The church of Pius XII and John Paul II taught that the truths of the Ten Commandments brought down from Sinai and the truths of the Sermon on the Mount are eternal. Those popes also taught that a valid marriage is indissoluble, that homosexuality is unnatural and immoral, that abortion is the killing of the innocent unborn, an abomination.

Yet one reads regularly of discussions inside the Vatican to alter what is infallible church teaching on these doctrines to make the church more appealing to those who have rejected them.

As the pope arrives in America, some Catholics are calling for an acceptance of contraception, the ordination of women and a new acceptance of homosexuality. Yet the Episcopalians, who have embraced all these "reforms" and more, appear to be going the way of James Fenimore Cooper's Mohicans.

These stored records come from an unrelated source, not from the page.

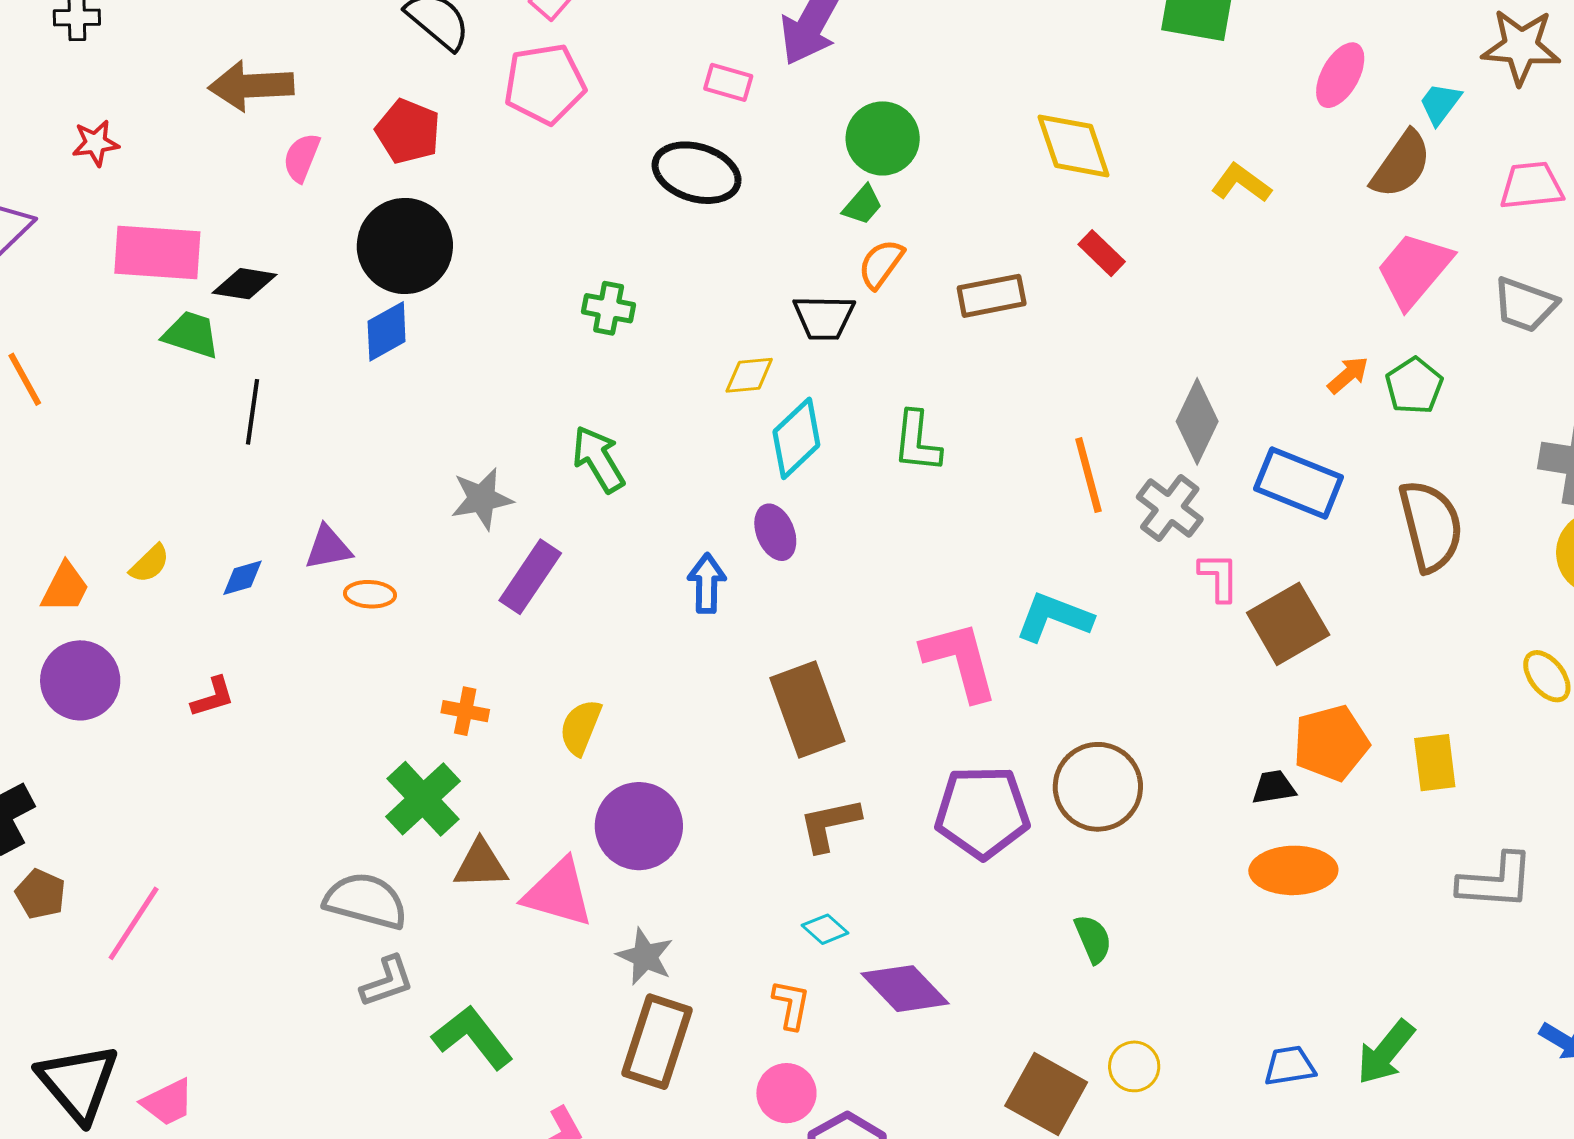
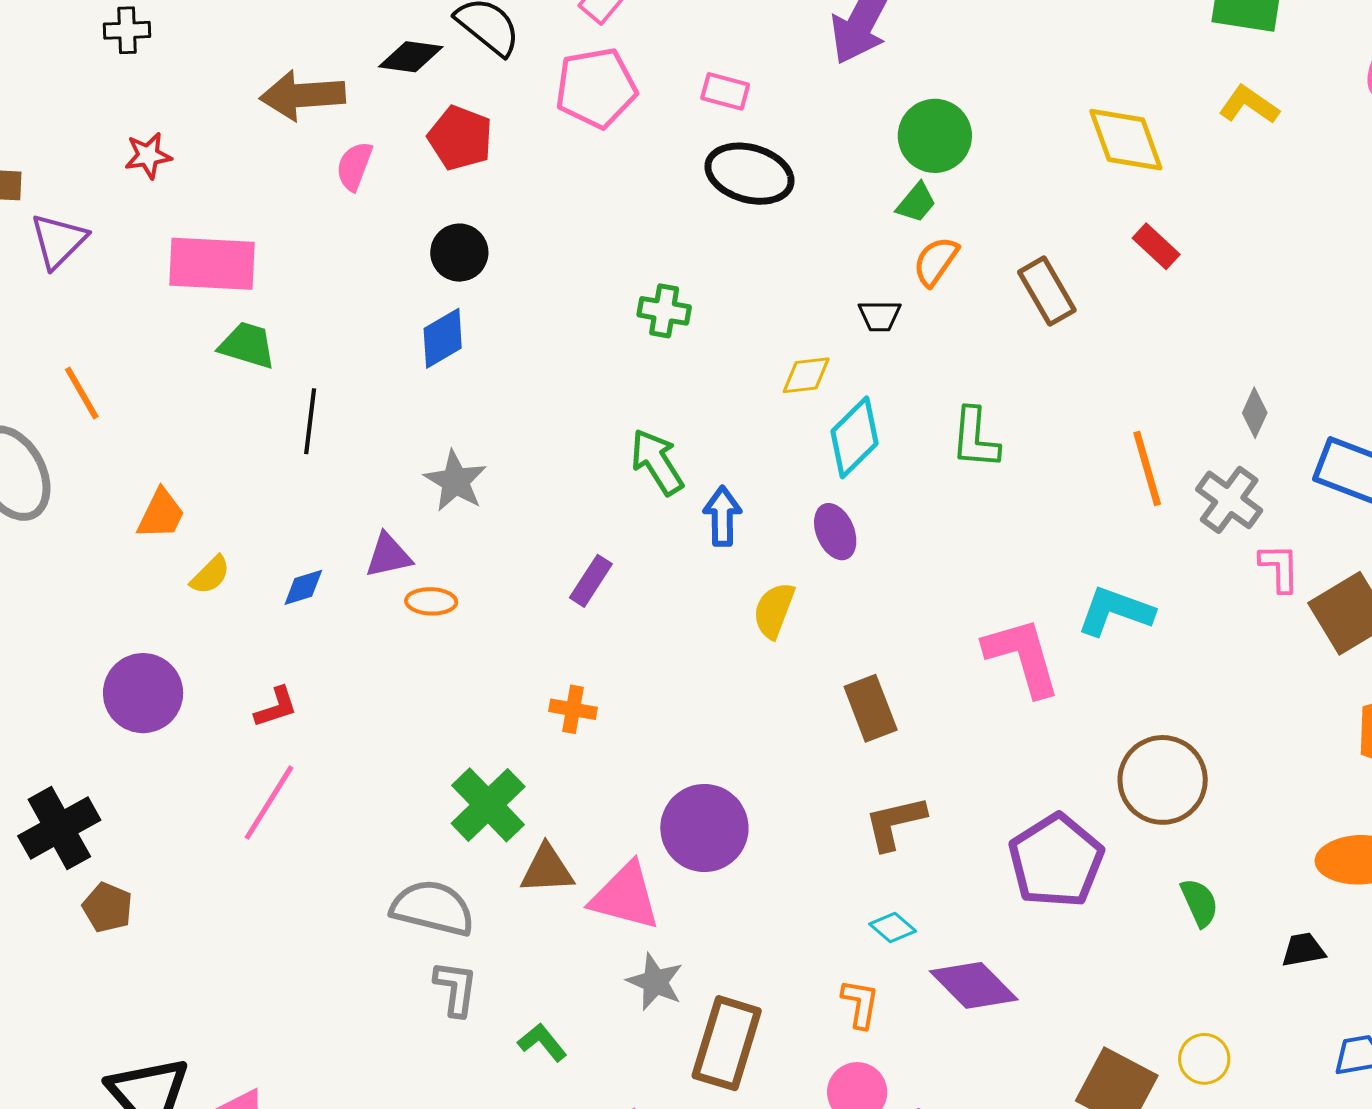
pink rectangle: (728, 82) -> (725, 91), moved
yellow L-shape: (1241, 183) -> (1249, 105), moved
black circle: (405, 246) -> (459, 253), size x0.6
black diamond: (245, 284) -> (411, 57), moved
brown rectangle: (992, 296) -> (1047, 291), turned 72
black trapezoid: (824, 317) -> (880, 316), size x0.7
gray diamond: (1197, 421) -> (1255, 413), size x0.6
gray star: (482, 499) -> (455, 481), moved, turned -30
purple rectangle: (530, 577) -> (591, 581), size x0.7
blue arrow: (707, 583) -> (722, 516), moved
orange trapezoid: (65, 588) -> (161, 514), moved
brown rectangle: (807, 709) -> (871, 708), size x0.7
orange cross: (465, 711) -> (573, 709), moved
yellow semicircle: (581, 727) -> (774, 610), moved
black trapezoid: (1274, 787) -> (1303, 950), moved
purple pentagon: (982, 812) -> (1056, 861), moved, turned -30
pink line: (134, 923) -> (269, 803), moved
green semicircle: (1093, 939) -> (1199, 903), moved
gray star: (645, 956) -> (655, 982), moved
gray L-shape: (387, 982) -> (456, 988), turned -62
green L-shape: (473, 1037) -> (542, 1042), size x0.6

In Cuba, Pope Francis declined to address the repression of the Castro brothers. Will he also avoid America's moral crisis to chatter on about income inequality and climate change and find common ground with Obama?

What has come out of the Vatican in the past two years is moral confusion. Yet as Philadelphia Archbishop Charles Chaput reminds us, "confusion is of the devil." It is also trifling with schism.

Having emerged victorious in the 70-year ideological struggle against one of the greatest enemies that mankind has ever known, Marxism-Leninism, are the United States and the Catholic Church heading for the same desuetude and disintegration?